If Marvel couldn't make it work with DuVernay, a filmmaking force already remarkably capable of entertaining and empowering her audiences, then their loss is our gain as cinephiles. Never mind that Marvel's domineering creative control and seemingly disorganized directorial selection process resulted in infamous partings-of-ways between Edgar Wright (formerly attached to this summer's Ant-Man), Kenneth Branagh (who helmed Thor but passed on its sequel), and Patty Jenkins (Branagh's imaginatively-chosen replacement who was later unceremoniously dismissed). While the idea of an Ava DuVernay superhero movie at the very least seems like a stunning and subversive prospect, the last thing DuVernay needs in the early stage of her still-growing career is to sacrifice her vision for an entertainment giant whose films make millions but seem to pride itself on indistinguishable visual schemes and pre-set story templates.

This isn't to say that Ava DuVernay shouldn't do whatever she wants at any stage in her career. But in an industry where black filmmakers — and specifically black, female filmmakers — are so seldom allowed to grow beyond their first breakout efforts, DuVernay is in a unique and rare position to go ahead and do whatever she wants. DuVernay has been notably and vitally outspoken about the lack of opportunities afforded to her fellow black filmmakers. She most recently went to bat via Twitter for the flagging Indiegogo campaign behind Haile Gerima's Yetut Lij. (Donate here!) "To say you're a fan of black filmmakers, unfortunately, is to say that you're a fan of, maybe, two or three films," DuVernay said during her 2015 Tribeca Talk. It would have been an understandable shame, then, for DuVernay's newfound industry clout to go to waste for a mall-movie empire that all but buries their directors' respective individualities within ragged, mechanized objects that, with few exceptions, could really be run anonymously on autopilot. Although obviously intrigued by the possibility of DuVernay, Marvel proved typically unwilling, at least according to DuVernay's statement, to bend their tired, billion-dollar model for a new and potentially game-changing perspective.

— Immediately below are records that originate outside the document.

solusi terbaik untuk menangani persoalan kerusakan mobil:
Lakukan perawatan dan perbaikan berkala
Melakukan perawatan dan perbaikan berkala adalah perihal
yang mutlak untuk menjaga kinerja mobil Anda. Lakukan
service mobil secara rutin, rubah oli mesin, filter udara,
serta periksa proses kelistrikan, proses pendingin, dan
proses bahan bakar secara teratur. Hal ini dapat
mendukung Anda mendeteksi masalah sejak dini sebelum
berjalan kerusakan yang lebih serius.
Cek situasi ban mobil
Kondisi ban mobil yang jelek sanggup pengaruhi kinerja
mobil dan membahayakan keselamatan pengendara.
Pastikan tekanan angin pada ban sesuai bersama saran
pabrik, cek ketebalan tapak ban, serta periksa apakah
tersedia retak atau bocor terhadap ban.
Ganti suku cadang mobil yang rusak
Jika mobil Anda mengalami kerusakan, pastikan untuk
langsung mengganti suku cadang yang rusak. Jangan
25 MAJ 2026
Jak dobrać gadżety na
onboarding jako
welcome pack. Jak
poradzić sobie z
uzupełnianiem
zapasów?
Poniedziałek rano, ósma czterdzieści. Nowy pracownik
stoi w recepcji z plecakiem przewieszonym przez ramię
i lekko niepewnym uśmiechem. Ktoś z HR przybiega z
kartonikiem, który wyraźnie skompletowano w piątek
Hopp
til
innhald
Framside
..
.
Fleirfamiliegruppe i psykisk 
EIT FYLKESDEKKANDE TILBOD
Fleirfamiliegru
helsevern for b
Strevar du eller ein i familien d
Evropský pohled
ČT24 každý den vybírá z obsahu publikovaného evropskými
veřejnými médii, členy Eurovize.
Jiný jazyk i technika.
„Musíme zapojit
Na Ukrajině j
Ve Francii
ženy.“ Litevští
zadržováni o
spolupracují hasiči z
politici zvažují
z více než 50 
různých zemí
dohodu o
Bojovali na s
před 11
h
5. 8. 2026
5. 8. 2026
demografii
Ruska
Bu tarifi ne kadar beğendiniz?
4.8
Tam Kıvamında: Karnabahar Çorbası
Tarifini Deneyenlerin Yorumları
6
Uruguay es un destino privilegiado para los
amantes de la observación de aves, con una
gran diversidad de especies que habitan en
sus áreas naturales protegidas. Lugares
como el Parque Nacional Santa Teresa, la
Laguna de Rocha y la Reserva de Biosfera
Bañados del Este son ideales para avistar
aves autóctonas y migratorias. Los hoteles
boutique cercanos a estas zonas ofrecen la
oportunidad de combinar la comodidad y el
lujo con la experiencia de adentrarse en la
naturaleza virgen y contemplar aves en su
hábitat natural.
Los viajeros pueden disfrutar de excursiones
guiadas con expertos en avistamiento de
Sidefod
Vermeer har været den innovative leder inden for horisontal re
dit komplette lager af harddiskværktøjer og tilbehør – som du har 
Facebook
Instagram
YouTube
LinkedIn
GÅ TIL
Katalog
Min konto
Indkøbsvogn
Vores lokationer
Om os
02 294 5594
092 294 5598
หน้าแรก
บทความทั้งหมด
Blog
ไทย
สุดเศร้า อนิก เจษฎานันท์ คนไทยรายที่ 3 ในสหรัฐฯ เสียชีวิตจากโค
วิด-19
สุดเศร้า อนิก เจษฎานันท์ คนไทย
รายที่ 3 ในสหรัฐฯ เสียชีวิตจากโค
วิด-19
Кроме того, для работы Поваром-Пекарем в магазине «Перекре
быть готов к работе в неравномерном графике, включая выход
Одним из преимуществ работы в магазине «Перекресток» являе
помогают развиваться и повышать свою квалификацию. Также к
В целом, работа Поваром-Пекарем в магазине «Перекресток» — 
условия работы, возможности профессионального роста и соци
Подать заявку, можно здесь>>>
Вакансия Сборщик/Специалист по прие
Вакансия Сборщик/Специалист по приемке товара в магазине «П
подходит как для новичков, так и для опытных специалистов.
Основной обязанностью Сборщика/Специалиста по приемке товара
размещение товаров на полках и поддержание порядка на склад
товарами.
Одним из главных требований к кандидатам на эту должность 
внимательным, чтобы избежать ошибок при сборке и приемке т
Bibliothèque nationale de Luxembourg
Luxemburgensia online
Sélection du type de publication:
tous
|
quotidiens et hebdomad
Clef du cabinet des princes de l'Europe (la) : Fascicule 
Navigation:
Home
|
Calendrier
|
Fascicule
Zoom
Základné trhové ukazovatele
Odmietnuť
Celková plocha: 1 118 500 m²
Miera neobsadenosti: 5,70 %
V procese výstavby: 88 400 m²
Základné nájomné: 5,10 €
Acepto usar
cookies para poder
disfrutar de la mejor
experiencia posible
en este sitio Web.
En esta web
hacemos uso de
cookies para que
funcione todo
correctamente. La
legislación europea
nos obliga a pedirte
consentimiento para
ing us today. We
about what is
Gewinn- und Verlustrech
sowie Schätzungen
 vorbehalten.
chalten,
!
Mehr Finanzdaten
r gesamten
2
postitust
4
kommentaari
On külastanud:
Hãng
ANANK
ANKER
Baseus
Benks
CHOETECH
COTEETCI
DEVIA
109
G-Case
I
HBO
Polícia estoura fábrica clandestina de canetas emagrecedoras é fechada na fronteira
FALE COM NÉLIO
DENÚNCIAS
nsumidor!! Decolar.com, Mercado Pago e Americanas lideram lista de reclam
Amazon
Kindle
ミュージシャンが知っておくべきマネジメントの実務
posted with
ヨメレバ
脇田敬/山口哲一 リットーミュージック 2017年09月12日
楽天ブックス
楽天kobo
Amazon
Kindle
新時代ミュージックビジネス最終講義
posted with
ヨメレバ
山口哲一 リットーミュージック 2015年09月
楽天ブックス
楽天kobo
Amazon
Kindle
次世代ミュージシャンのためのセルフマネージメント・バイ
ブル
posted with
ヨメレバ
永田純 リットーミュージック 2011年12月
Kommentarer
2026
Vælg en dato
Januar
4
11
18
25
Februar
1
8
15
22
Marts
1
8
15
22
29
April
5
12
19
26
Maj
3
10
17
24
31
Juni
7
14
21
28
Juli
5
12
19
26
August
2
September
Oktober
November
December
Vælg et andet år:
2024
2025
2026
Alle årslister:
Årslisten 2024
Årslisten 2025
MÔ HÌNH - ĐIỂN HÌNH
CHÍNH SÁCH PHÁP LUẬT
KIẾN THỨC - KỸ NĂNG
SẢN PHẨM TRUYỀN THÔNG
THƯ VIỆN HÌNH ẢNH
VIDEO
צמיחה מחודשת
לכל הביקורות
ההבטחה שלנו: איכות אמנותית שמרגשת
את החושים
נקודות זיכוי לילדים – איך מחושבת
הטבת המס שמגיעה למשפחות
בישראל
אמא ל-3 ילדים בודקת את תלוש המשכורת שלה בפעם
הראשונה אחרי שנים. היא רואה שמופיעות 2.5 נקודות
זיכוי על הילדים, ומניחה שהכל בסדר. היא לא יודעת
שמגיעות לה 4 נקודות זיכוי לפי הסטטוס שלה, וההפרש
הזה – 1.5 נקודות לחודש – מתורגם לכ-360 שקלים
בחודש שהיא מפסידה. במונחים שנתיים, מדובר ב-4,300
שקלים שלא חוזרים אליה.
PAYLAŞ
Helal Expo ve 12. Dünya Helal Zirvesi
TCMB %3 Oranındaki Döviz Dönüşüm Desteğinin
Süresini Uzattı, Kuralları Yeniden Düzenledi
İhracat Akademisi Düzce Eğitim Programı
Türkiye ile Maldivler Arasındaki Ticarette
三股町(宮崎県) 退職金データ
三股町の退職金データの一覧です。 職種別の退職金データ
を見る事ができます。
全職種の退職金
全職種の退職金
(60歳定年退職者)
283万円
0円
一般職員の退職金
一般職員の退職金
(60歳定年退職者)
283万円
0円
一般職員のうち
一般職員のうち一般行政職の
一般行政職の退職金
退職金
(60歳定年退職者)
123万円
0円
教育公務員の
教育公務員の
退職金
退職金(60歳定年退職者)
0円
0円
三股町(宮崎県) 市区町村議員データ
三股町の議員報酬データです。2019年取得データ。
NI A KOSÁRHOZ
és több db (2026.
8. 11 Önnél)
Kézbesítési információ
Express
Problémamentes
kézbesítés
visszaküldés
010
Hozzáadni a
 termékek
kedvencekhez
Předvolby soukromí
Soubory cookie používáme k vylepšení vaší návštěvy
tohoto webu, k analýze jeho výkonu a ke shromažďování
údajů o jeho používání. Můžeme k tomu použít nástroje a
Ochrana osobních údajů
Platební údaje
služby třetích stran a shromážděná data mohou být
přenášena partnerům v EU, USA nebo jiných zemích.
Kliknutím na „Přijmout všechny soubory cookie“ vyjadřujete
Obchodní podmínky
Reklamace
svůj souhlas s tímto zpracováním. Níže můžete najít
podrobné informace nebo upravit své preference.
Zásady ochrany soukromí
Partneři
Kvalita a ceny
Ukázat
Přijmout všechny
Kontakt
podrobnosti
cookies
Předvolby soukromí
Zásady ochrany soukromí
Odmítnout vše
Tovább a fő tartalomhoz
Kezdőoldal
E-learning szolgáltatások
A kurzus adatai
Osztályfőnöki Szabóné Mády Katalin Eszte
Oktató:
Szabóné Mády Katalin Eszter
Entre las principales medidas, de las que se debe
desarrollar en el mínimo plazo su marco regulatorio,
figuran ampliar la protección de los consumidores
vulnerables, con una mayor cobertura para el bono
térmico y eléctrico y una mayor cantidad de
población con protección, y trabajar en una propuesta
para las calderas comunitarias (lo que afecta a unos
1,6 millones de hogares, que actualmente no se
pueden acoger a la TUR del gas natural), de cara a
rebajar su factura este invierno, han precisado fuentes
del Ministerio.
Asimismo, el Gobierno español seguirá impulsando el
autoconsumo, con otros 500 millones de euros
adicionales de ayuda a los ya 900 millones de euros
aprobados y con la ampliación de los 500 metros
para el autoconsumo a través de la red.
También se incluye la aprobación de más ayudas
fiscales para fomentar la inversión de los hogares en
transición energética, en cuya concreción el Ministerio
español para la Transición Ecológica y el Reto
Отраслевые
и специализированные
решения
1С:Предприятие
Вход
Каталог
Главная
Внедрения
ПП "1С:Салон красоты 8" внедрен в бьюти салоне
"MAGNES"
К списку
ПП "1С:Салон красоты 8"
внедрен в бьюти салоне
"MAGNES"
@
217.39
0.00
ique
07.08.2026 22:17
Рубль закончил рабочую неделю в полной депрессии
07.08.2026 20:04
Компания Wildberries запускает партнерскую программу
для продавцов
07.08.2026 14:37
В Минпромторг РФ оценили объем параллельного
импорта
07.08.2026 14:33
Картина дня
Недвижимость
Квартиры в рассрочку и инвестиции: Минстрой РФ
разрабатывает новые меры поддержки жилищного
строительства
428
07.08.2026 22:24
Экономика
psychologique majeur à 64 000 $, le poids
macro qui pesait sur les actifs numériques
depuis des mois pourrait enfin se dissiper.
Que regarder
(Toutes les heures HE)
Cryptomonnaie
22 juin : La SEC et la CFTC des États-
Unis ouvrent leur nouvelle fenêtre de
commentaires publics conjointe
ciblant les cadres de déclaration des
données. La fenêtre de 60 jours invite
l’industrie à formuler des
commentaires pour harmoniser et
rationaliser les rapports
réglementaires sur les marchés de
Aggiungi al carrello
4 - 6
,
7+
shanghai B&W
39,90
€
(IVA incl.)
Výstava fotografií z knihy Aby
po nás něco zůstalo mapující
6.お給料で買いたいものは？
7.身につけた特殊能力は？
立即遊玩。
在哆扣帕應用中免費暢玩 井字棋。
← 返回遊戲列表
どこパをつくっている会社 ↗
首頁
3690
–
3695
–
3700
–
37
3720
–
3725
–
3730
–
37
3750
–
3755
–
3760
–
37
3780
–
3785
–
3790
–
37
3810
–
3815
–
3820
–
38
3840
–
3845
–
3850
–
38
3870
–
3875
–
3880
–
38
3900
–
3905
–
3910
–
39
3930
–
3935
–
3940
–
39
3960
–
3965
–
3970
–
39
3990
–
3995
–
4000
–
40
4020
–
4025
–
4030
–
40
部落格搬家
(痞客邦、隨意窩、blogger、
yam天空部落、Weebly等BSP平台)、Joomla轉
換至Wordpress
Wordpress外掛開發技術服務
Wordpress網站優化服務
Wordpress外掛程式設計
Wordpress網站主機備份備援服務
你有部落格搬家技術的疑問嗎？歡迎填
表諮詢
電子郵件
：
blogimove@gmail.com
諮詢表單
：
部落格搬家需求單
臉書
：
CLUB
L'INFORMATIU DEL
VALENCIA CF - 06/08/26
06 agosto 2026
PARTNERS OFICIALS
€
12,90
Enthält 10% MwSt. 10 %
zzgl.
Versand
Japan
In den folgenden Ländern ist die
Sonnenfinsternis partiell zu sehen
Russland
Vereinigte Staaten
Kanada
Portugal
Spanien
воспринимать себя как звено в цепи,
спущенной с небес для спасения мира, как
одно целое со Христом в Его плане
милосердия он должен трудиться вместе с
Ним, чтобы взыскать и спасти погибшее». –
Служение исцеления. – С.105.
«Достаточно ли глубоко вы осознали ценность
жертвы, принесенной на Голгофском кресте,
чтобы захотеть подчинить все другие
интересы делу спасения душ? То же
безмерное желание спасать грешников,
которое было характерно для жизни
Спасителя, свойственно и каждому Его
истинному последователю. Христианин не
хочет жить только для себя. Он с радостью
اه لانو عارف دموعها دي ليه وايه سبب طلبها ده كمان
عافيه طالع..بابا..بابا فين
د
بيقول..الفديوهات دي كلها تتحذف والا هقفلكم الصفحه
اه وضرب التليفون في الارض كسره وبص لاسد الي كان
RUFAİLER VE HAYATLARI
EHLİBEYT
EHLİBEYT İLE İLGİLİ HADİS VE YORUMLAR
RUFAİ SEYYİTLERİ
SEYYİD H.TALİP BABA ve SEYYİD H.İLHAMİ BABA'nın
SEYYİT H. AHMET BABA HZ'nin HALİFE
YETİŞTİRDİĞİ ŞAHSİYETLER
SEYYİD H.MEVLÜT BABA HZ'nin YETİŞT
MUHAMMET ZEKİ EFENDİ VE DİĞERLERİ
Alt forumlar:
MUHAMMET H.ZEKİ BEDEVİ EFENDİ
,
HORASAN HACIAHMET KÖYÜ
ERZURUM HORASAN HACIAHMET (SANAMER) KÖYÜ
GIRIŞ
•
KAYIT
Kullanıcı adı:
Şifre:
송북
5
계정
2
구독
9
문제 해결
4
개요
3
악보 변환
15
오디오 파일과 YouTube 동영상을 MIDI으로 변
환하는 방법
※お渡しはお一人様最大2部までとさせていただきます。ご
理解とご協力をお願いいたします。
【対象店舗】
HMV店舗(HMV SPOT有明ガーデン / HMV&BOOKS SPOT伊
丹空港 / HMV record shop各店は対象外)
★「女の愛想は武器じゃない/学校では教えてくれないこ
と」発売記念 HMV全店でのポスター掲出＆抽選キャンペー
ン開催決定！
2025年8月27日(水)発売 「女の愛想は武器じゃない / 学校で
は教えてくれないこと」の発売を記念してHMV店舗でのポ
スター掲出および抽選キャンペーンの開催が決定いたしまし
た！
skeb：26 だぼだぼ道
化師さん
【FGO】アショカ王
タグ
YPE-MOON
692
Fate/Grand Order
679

Let Ava DuVernay tell the stories she wants to tell in the way she wants to tell them. If one of these stories just so happens to center around a man in spandex, then DuVernay has already exhibited the necessary skill and strength to make this movie, free of studio mandates, legacy liabilities, and fanboy entitlements. At this point, I'd watch her direct a drivers ed tutorial. Like the great cinematic genre-hoppers who came before her, DuVernay's directorial print contains multitudes, and the future of cinema suddenly seems a hell of a lot brighter knowing that her inimitably unpredictable vision is a part of it.